● **Exercise details**:
In these records, how many lines contain "moderní"? Please reply with the number only.

● **Recorded data**:
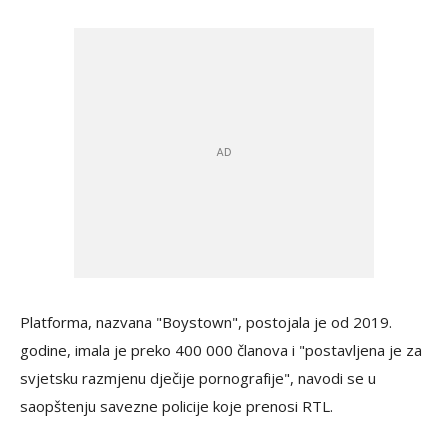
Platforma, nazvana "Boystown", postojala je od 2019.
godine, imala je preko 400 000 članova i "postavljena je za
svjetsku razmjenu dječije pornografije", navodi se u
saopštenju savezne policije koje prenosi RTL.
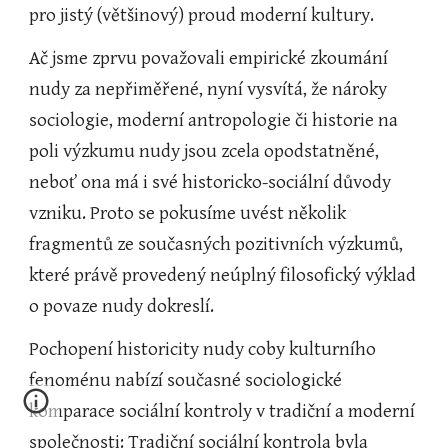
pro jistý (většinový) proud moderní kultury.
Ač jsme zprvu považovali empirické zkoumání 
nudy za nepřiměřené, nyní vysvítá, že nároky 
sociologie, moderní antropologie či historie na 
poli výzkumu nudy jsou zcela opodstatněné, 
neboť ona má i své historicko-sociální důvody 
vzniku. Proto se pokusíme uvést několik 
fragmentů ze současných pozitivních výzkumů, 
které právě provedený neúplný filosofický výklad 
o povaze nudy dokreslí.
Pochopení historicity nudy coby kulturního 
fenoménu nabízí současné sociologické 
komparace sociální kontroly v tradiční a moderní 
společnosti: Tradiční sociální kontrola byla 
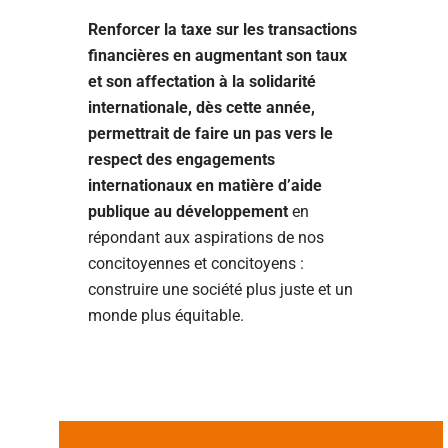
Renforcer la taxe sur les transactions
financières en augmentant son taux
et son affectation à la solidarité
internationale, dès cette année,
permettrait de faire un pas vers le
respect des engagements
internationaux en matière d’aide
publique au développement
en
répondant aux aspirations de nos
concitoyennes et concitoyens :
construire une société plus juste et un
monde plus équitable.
* * *
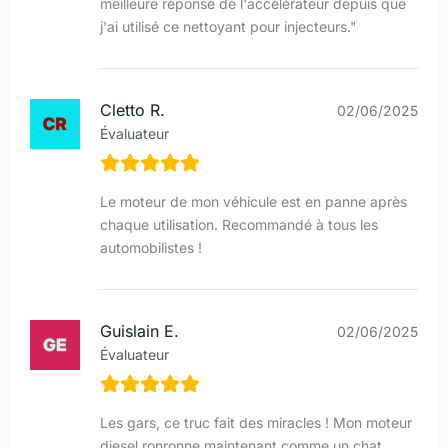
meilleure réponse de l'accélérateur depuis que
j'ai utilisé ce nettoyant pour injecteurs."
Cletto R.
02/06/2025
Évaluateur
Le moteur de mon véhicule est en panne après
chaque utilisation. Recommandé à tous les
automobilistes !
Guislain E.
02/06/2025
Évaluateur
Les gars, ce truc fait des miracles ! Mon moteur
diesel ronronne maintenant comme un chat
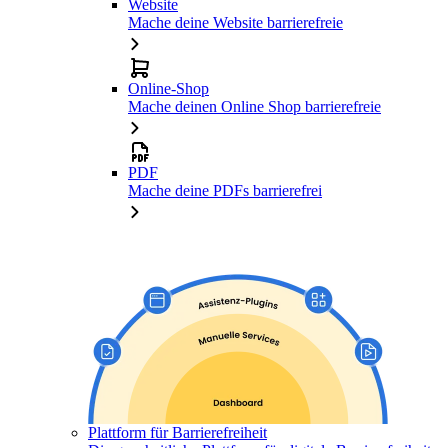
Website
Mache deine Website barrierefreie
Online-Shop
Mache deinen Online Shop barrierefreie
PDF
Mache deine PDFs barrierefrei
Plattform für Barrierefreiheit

● **Exercise output**:
3